• _Data to process_
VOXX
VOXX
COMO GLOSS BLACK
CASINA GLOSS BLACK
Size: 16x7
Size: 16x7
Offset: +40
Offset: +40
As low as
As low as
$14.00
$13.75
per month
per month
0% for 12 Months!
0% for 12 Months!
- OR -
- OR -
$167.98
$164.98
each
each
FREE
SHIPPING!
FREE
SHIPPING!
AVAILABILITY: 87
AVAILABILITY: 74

==

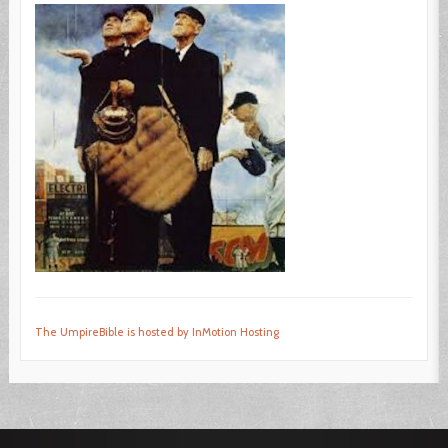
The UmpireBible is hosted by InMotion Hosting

• _Your goal_
Extract, from the listing above, every line where the string "BLACK" occurs.

• _Written response_
COMO GLOSS BLACK
CASINA GLOSS BLACK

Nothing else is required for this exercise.